• -
  • irishtimes.com - Posted: November 11, 2010 @ 10:10 am

    Pictures of trainees shame newspapers more than PwC

    Laura Slattery

    The text goes something like this: “We’re OUTRAGED by this SEXIST behaviour.” The subtext? “Oh yeah and here, why not take a gander at the lovely ladies. Our favourite in the newsroom is the blonde. We’re so sorry they’re just company headshots, but people might notice if we reprint images from Ryanair’s annual charity bikini calendar every day.”

    “Rated like prize cattle,” announces today’s Irish Daily Mail headline above the staff photographs of the female PricewaterhouseCoopers trainees whose attractiveness was rated – complete with a slang reference to female anatomy – by a group of male employees at PwC’s Dublin office. The bovine imagery is the Daily Mail‘s own.

    Presumably, the women college graduates were not so long ago delighted to have secured a place at one of the Big Four accountancy firms and excited to be gaining three years’ worth of professional experience. Of course, even without this shivering display of workplace chauvinism, as women they would have already been up against the statistics.

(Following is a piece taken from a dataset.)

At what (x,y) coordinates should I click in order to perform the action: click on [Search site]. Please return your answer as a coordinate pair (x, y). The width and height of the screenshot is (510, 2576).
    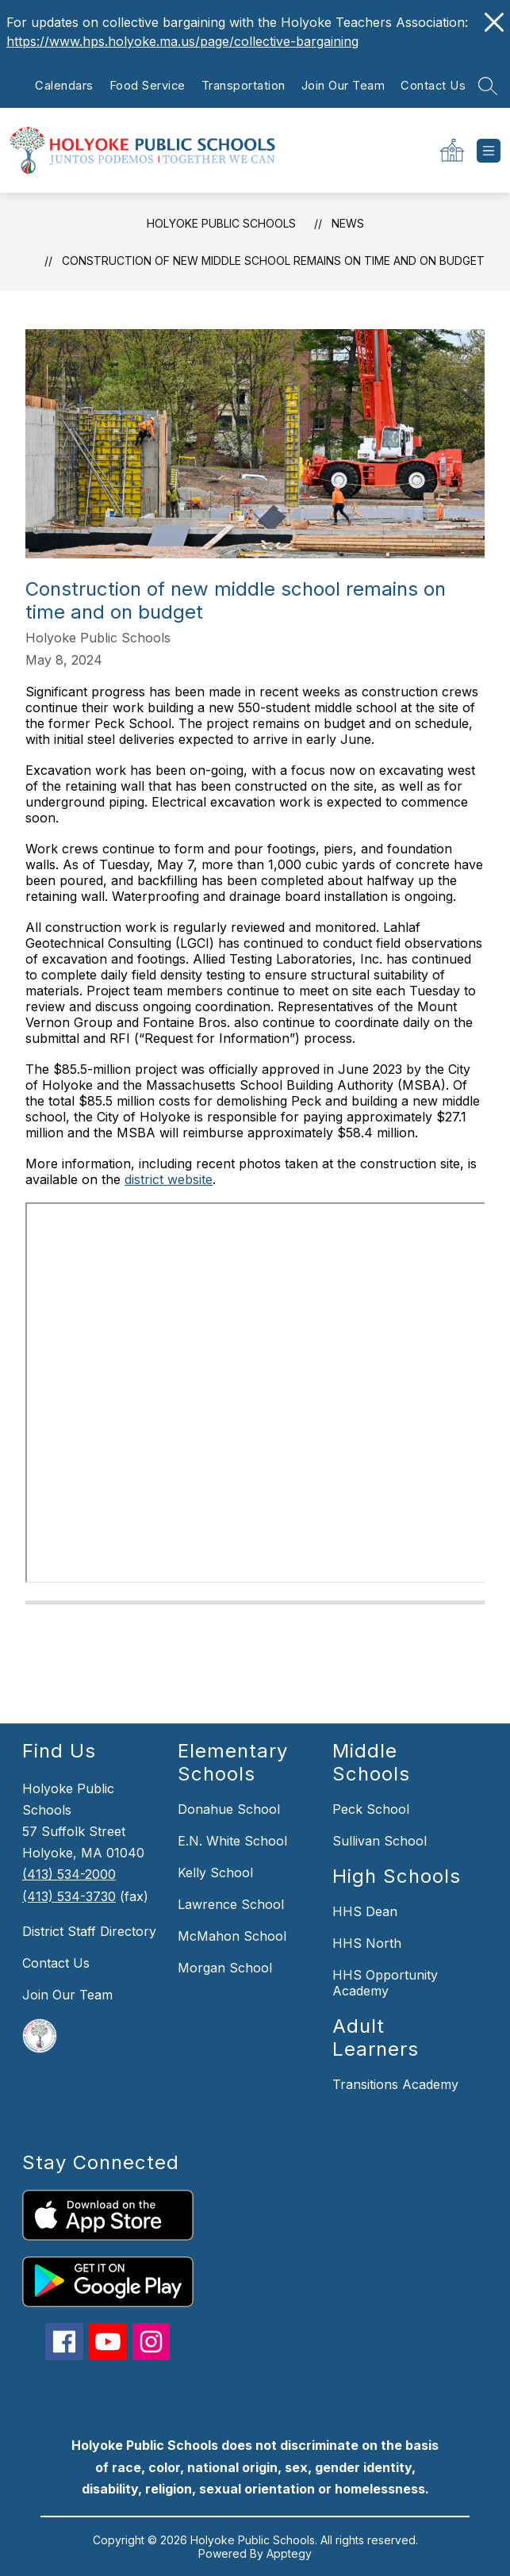
    Looking at the image, I should click on (487, 85). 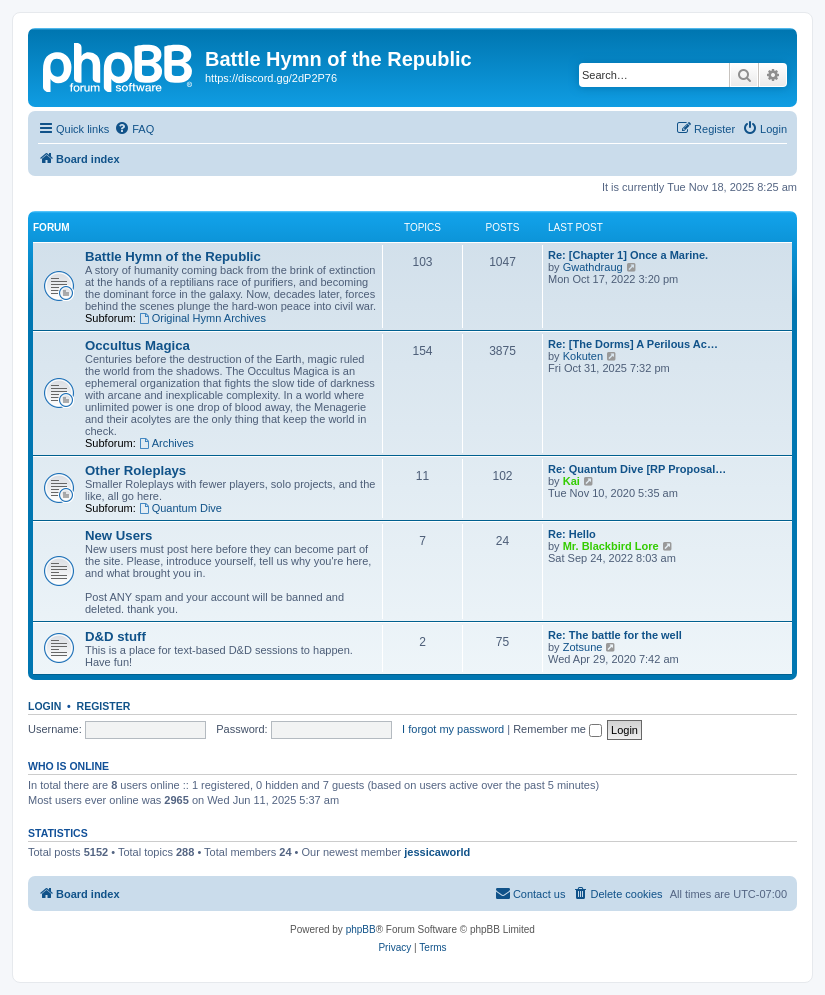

The accountancy profession is no bastion of equality: while women now represent 50 per cent of the student intake, according to a study by Prof Patricia Barker, just 16 per cent of people who make it to partner level in the Big Four boardrooms of the English-speaking world are women.

    However, the male PwC employee who originally circulated the offensive email is not, it is understood, a senior partner in the company or anything like it.  What makes him and the other men involved so pathetic was their belief that compiling a “shortlist for the top 10” in an email and confidently forwarding it around was anything other than spectacularly dumb. There will be an inquiry into what the US gossip site Gawker labelled the “frat boy behaviour”, and the PwC partner in charge of HR, Carmel O’Connor, says the company is “taking the matter extremely seriously”.

    The same attitude has not been replicated by the media (led yesterday by the Evening Herald) that reprinted the women’s photographs, thereby inviting readers to play the very same “hot or not” game that they claim brings PwC into disrepute.

    Last night’s Tonight with Vincent Browne saw Browne question Irish Independent columnist David McWilliams about whether he was “embarrassed to be associated with a newspaper that does this”. McWilliams at first noted that the pictures were “all over the Internet already” before conceding that if he was editor, he wouldn’t have printed them, as he agreed with Browne’s view that publishing the photographs was “compounding” the insult the young women had received. That they had not asked for the spotlight is not a difficult concept to grasp.  

    Thanks to PwC’s colossal size, the story has now gone international. Gawker, which has more readers than all Irish newspapers and online media put together, is the kind of website that publishes stories that make even bitter political opponents of the US Tea Party’s Christine O’Donnell feel sorry for her. Repeated publication of the email would be negative for the company, Gawker observed: “Once it hits the British tabloids, it’ll certainly be a PR nightmare for PwC.”

    I don’t imagine the women involved are having much fun at the moment either. Again, just think what it must have felt like, starting out in a new job, buoyed by their fresh academic achievement, proud to pose for their company ID mugshots and eager to prove how capable they are. It must have been beyond their imagination to think that their faces would be collated en masse to be judged, compared and criticised not only by their male colleagues, but millions.